Model of ground-water flow with stream-aquifer interaction in the Upper Floridan aquifer included:

• Simulated pumpage at 3,280 irrigation, municipal, and industrial wells tapping the Upper Floridan aquifer; ground-water and surface-water exchange along 36 streams; recharge by direct infiltration and vertical leakage, and discharge to the upper semiconfining unit; and regional flow across model and basin boundaries.
• Calibration to October 1999, steady-state drought conditions using 275 measured ground-water levels and streamflow gains and losses along 53 reaches.
• Simulated transient conditions of March 2001– February 2002 containing time-varying irrigation pumpage, stream and lake stage, upper-confining unit water level, and recharge by direct infiltration to the Upper Floridan aquifer.

Progress and Significant Results, 2002—2003

• Collected new hydrogeologic data defining aquifer and semiconfining-unit thickness and extent, and evaluated results of aquifer-performance tests; incorporated new information into Ground-Water-Site-Inventory database.
• Compiled recent (post-1986) hydrogeologic information on aquifer and semiconfining-unit thickness and extent, hydraulic properties, and pumpage, from GaEPD records.
• Incorporated well coordinates from agricultural wells, obtained by GaEPD using global-positioning-system technology, into local database used for developing model inputs.
• Analyzed agricultural withdrawal data for spatial and temporal relations.
• Evaluated ground-water-level measurements, stream-discharge data, hydrograph-separation methods, and off-stream springflow for October 1999, April 2000, and August 2000 conditions to define ground-water flow to streams.
• Installed five real-time streamgaging stations and upgraded one station for water-quality and acoustic velocity metering.
• Added 12 sites to monitor-well network of hourly groundwater- level recorders and one real-time satellite station.
• Initiated application of USGS transient finite-element model, MODFE, and development of automated input/output graphical user interface.

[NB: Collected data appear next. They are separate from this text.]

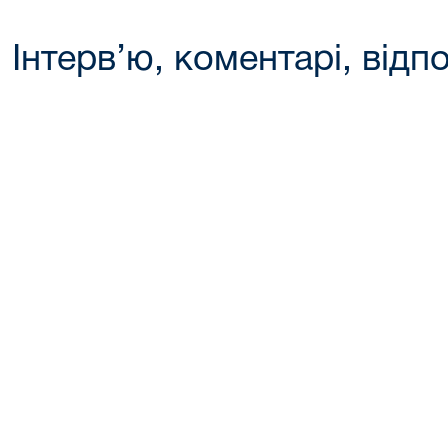
Інтерв’ю, коментарі, відпо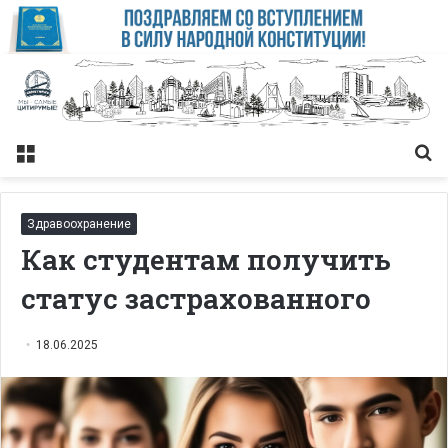
Меню
Із
Здравоохранение
Как студентам получить
статус застрахованного
18.06.2025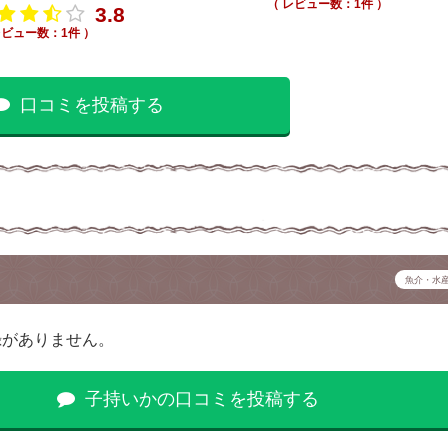
（ レビュー数：1件 ）
3.8
レビュー数：1件 ）
口コミを投稿する
魚介・水
録がありません。
子持いかの口コミを投稿する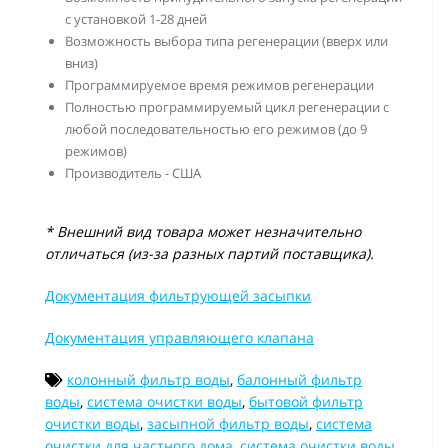
с установкой 1-28 дней
Возможность выбора типа регенерации (вверх или
вниз)
Программируемое время режимов регенерации
Полностью программируемый цикл регенерации с
любой последовательностью его режимов (до 9
режимов)
Производитель - США
* Внешний вид товара может незначительно
отличаться (из-за разных партий поставщика).
Документация фильтрующей засыпки
Документация управляющего клапана
колонный фильтр воды
,
балонный фильтр
воды
,
система очистки воды
,
бытовой фильтр
очистки воды
,
засыпной фильтр воды
,
система
очистки для частного дома
,
система очистки воды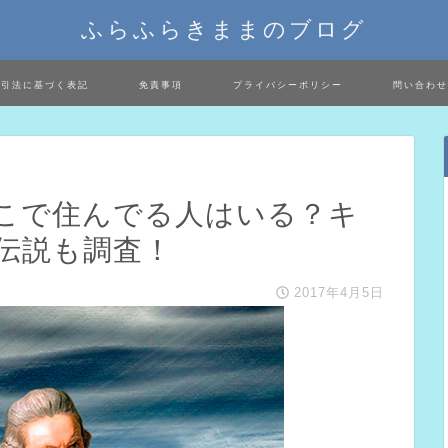
ふらふらきままのブログ
取引法に基づく表記
免責事項
プライバシーポリシー
問い合わせ
こで住んでる人はいる？キ
伝説も調査！
2017年4月5日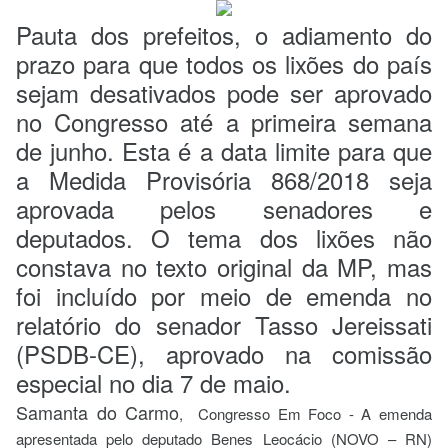
Pauta dos prefeitos, o adiamento do
prazo para que todos os lixões do país
sejam desativados pode ser aprovado
no Congresso até a primeira semana
de junho. Esta é a data limite para que
a Medida Provisória 868/2018 seja
aprovada pelos senadores e
deputados. O tema dos lixões não
constava no texto original da MP, mas
foi incluído por meio de emenda no
relatório do senador Tasso Jereissati
(PSDB-CE), aprovado na comissão
especial no dia 7 de maio.
Samanta do Carmo
, Congresso Em Foco - A emenda
apresentada pelo deputado Benes Leocácio (NOVO – RN)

Progress and Significant Results, 2001

• Located 25 sites for test boring, geophysical logging, well drilling and installation, and aquifer testing; 23 sites were found suitable for drilling and aquifer testing (map, facing page).
• Compiled existing hydrogeologic information into digital form and assembled structure-contour maps of Upper Floridan aquifer and surficial units. Maps enabled development of hydrogeologic framework.
• Prepared well data for entry to Ground-Water Site Inventory (GWSI) database.
• Initiated development of graphical user interface (GUI) for processing data into model inputs and for depicting model results.
• Estimated ground-water contribution to streamflow for selected reaches during three periods of low flow during 1999–2000 using hydrograph separation techniques.